In dem Fall wollte ein Mann gegen seine Kündigung klagen und beantragte Prozesskostenhilfe. Diese wurde ihm zunächst auch gewährt, doch dann kam heraus, dass der Betroffene über einen Lebensversicherungs-Vertrag mit einem Rückkaufswert von rund 12.300 Euro verfügte. Er sollte den Vertrag daraufhin kündigen und die Prozesskosten in Höhe von 2.600 Euro selbst tragen. Das wollte der Mann nicht auf sich sitzen lassen. Und klagte. Seine Begründung: Bei einer Kündigung würde er 3.000 Euro weniger erhalten, als er in den Vertrag eingezahlt hat. Das aber würde einem Verlust von weit mehr als 17 Prozent entsprechen. Das Begehren der Landeskasse sei daher unzumutbar. Das sahen die Richter des Landesarbeitsgerichts Berlin-Brandenburg ähnlich und gaben dem Mann Recht. Die Verwertung des Lebensversicherungs-Vertrages sei angesichts eines Verlustes von mehr als 17 % unwirtschaftlich und somit unzumutbar. Als maximal zumutbar nannte das Gericht einen Verlust von 15 Prozent. Da diese Grenze im Fall des Klägers deutlich überschritten wurde, musste dem Mann Prozesskostenhilfe gewährt werden.

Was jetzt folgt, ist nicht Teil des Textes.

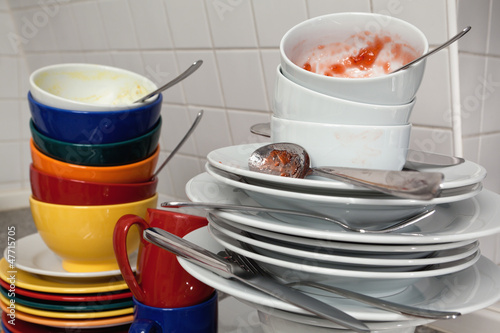 The width and height of the screenshot is (500, 333). In order to click on white plates in this screenshot , I will do `click(219, 283)`, `click(259, 257)`, `click(260, 242)`, `click(263, 231)`, `click(264, 222)`, `click(294, 189)`, `click(297, 180)`, `click(39, 262)`.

Prozesskostenhilfe: Die Lebensversicherung wird zum Bumerang
Anders sah das das Oberlandesgericht Stuttgart (AZ: 8 WF 105/09). Wer über eine Kapitallebensversicherung verfügt, muss ein Policendarlehen aufnehmen oder den Vertrag kündigen, um fällige Prozesskosten zu zahlen und kann nicht mit Prozesskostenhilfe rechnen. Nach Meinung der Richter müssen Prozessbeteiligte ihr Vermögen im Rahmen des Zumutbaren für die Finanzierung von Rechtstreitigkeiten einsetzen. Das gilt nur dann nicht, wenn staatlich geförderte Verträge wie bei den Riester- und Rürup-Modellen bespart werden, da eine Kündigung des Vertrages dann gleichbedeutend mit einer Rückzahlung der Förderung wäre, was die Grenze des Zumutbaren überschreiten würde. Eine Kapitallebensversicherung ohne Förderung aber muss aufgelöst oder belastet werden, wenn die Prozesskosten nicht anders bestritten werden können.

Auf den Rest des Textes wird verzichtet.